Return each entry below exactly. Skip the images.
*** Opening of Provided records ***
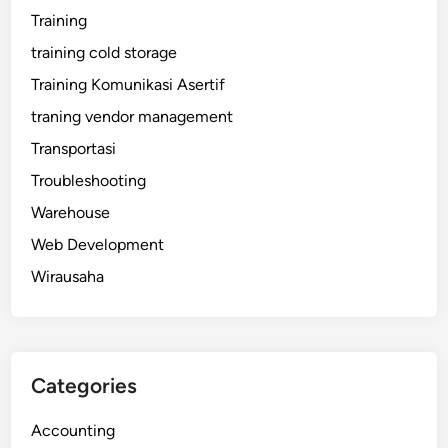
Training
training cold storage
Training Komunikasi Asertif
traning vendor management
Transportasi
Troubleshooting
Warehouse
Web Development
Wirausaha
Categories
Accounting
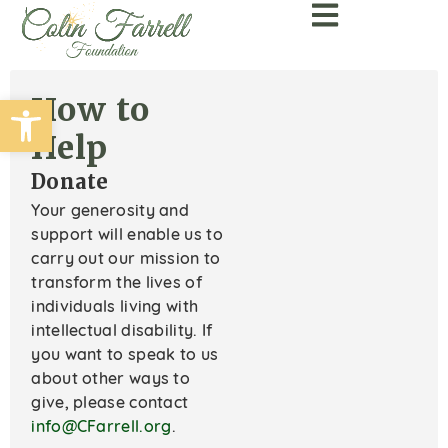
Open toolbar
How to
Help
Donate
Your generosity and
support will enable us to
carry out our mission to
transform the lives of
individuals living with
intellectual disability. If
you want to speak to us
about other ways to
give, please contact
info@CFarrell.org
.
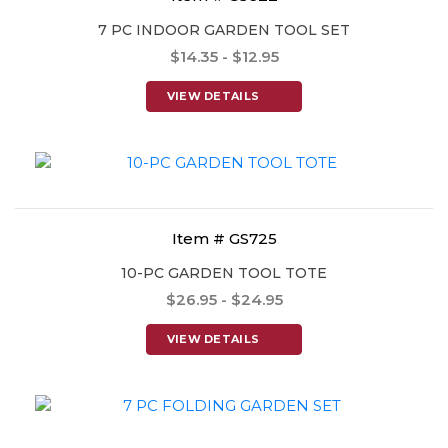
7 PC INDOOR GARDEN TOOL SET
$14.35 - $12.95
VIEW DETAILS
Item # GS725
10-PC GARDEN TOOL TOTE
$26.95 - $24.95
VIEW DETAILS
*** Close of Provided records ***
**Response to the task**
Training
training cold storage
Training Komunikasi Asertif
traning vendor management
Transportasi
Troubleshooting
Warehouse
Web Development
Wirausaha
Categories
Accounting
Open toolbar
How to
Help
Donate
Your generosity and
support will enable us to
carry out our mission to
transform the lives of
individuals living with
intellectual disability. If
you want to speak to us
about other ways to
give, please contact
info@CFarrell.org
.
7 PC INDOOR GARDEN TOOL SET
$14.35 - $12.95
VIEW DETAILS
Item # GS725
10-PC GARDEN TOOL TOTE
$26.95 - $24.95
VIEW DETAILS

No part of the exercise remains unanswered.